Work request:
Give back exactly the lines that start at the one containing "resided in North Bend, Ohio. We have been" and run to the end of the material, leaving out the pictures.

___ Input for this task ___

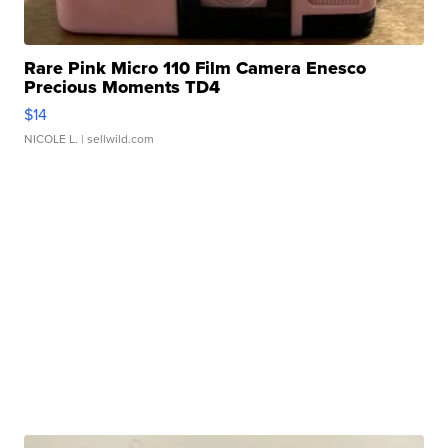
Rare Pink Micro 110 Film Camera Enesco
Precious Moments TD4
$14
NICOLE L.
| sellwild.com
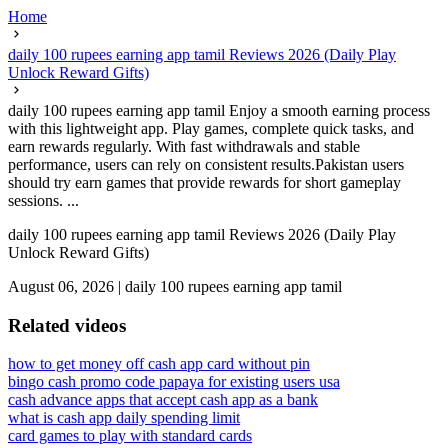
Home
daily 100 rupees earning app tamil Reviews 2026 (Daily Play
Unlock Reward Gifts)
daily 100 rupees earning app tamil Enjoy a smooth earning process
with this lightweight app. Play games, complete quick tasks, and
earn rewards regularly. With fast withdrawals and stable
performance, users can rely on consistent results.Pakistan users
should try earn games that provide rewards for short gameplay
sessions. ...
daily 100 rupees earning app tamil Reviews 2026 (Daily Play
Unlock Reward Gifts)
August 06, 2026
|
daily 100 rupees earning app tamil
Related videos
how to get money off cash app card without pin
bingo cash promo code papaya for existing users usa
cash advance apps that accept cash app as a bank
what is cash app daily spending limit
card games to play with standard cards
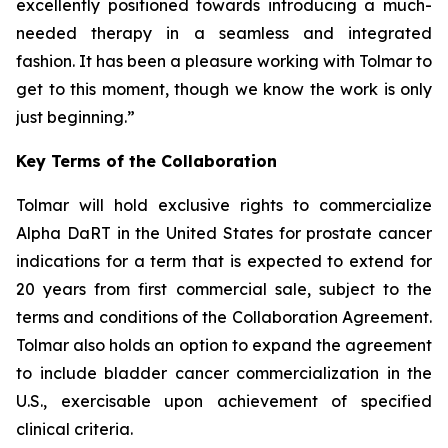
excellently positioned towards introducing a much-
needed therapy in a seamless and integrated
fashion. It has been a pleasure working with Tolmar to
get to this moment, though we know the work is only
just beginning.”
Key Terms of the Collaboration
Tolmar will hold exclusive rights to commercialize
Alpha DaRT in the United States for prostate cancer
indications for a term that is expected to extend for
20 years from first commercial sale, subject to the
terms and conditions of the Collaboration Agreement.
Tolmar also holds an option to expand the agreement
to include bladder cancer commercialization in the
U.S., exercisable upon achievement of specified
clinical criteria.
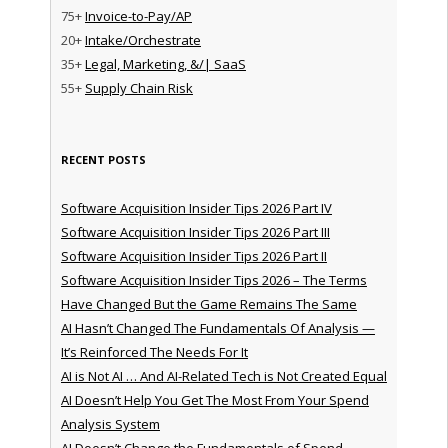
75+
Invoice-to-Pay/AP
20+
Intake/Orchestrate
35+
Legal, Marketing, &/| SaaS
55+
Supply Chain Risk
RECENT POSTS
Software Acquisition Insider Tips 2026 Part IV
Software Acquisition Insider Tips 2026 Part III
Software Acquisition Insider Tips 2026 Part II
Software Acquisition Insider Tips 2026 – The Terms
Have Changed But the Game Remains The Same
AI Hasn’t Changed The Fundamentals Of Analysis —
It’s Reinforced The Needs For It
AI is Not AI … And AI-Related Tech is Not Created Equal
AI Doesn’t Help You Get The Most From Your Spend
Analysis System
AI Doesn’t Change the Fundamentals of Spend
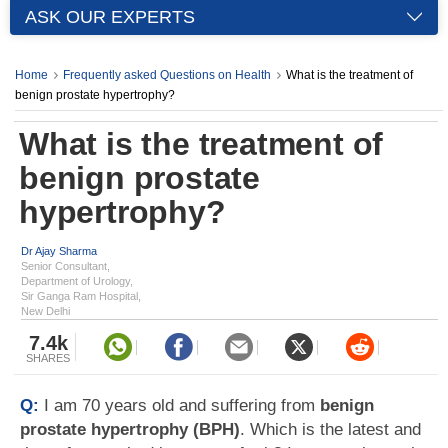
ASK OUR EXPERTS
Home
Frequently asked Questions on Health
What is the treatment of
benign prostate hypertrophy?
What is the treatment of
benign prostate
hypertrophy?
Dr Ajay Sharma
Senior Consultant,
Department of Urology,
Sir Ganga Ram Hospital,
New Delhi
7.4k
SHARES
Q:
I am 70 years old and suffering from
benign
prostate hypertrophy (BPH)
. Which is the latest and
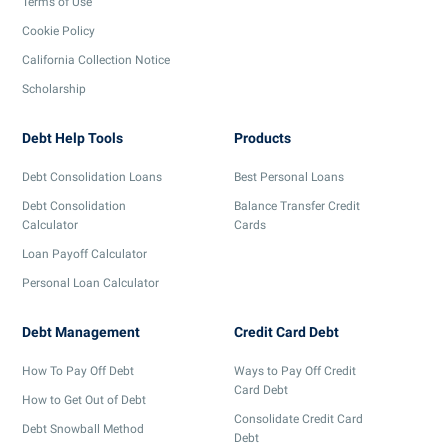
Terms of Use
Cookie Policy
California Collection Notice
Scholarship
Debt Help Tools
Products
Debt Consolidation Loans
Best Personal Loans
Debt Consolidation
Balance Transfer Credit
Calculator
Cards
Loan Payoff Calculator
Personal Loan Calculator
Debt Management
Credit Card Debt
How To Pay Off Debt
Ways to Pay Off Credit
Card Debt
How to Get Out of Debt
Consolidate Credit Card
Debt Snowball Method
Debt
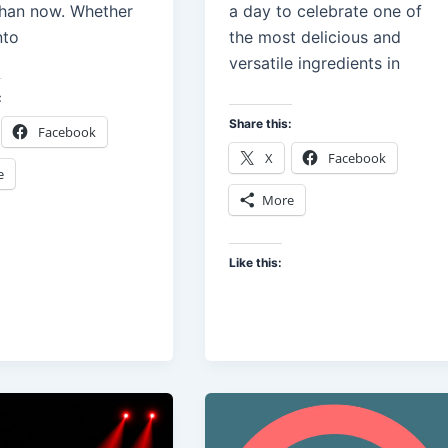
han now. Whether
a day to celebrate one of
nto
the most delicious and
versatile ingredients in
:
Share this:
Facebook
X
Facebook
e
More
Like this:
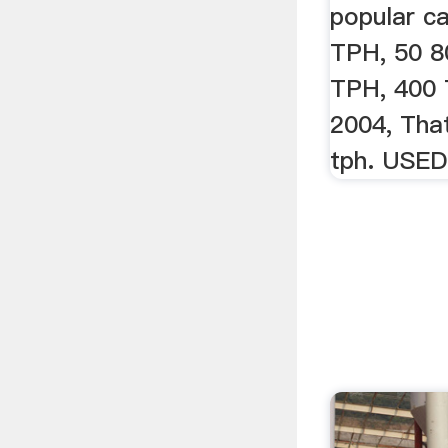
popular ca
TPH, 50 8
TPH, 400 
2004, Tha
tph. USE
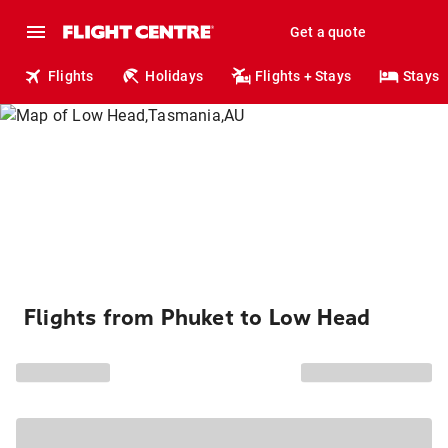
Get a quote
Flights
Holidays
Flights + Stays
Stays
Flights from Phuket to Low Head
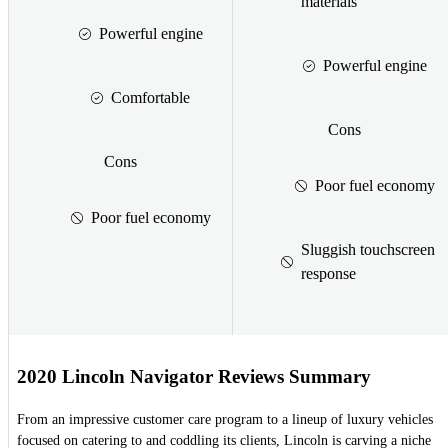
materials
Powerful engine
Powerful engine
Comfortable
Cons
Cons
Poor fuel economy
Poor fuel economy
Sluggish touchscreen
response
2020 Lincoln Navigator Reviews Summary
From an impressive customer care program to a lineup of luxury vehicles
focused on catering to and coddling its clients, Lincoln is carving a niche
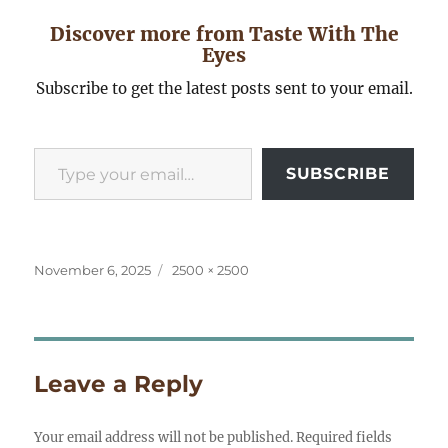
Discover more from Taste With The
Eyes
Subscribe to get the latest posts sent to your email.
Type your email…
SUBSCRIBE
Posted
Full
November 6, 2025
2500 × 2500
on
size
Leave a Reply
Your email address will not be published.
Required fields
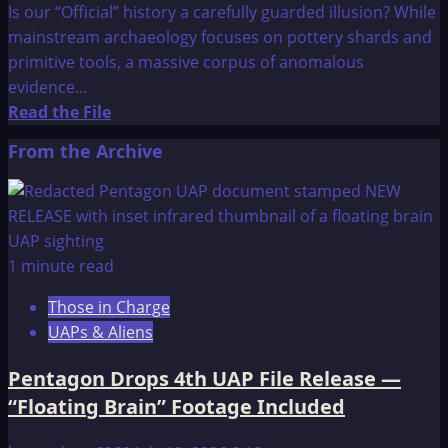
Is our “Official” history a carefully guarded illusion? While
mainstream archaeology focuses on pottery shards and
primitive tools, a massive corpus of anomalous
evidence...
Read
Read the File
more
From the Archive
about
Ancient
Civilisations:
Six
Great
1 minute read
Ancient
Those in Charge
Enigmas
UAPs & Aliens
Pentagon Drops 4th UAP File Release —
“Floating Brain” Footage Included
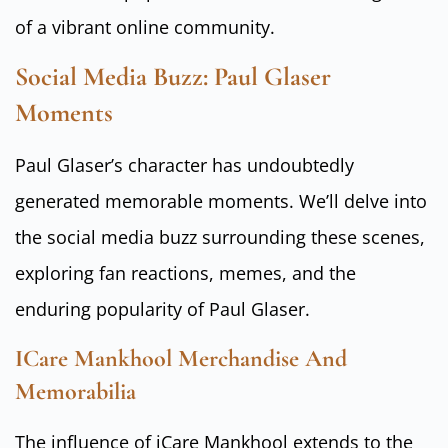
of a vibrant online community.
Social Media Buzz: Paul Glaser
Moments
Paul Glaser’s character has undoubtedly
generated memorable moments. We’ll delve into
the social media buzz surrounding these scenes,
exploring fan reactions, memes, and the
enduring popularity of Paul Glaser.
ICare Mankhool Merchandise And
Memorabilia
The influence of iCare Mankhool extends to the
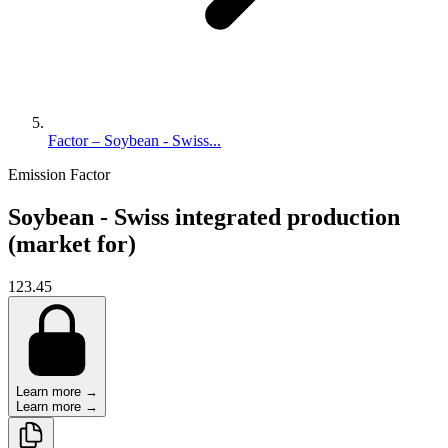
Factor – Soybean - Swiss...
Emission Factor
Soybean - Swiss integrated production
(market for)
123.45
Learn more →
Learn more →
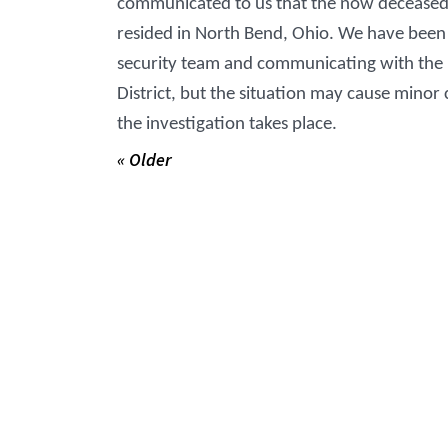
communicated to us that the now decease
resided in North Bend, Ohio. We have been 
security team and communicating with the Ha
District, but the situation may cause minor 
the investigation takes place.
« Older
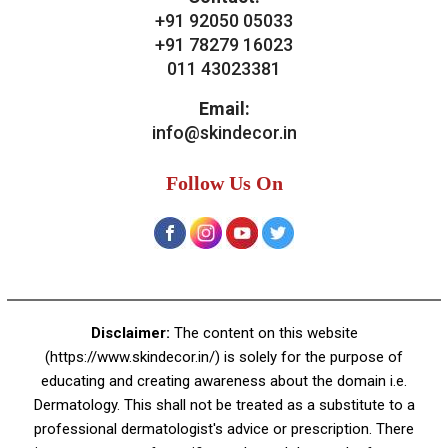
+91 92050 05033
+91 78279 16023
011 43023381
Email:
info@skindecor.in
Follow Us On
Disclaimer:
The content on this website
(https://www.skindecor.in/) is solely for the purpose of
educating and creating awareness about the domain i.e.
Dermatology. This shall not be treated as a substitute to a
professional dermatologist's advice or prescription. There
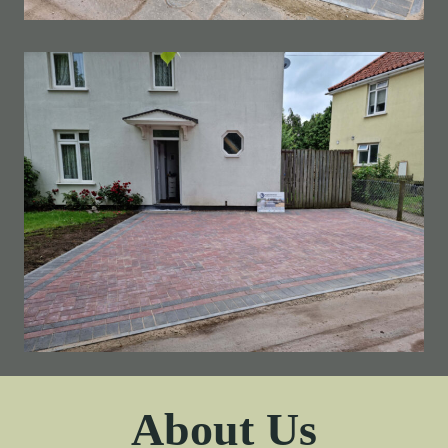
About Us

___

Task output:
resided in North Bend, Ohio. We have been 
security team and communicating with the Ha
District, but the situation may cause minor 
the investigation takes place.
« Older
+91 92050 05033
+91 78279 16023
011 43023381
Email:
info@skindecor.in
Follow Us On
Disclaimer:
The content on this website
(https://www.skindecor.in/) is solely for the purpose of
educating and creating awareness about the domain i.e.
Dermatology. This shall not be treated as a substitute to a
professional dermatologist's advice or prescription. There
About Us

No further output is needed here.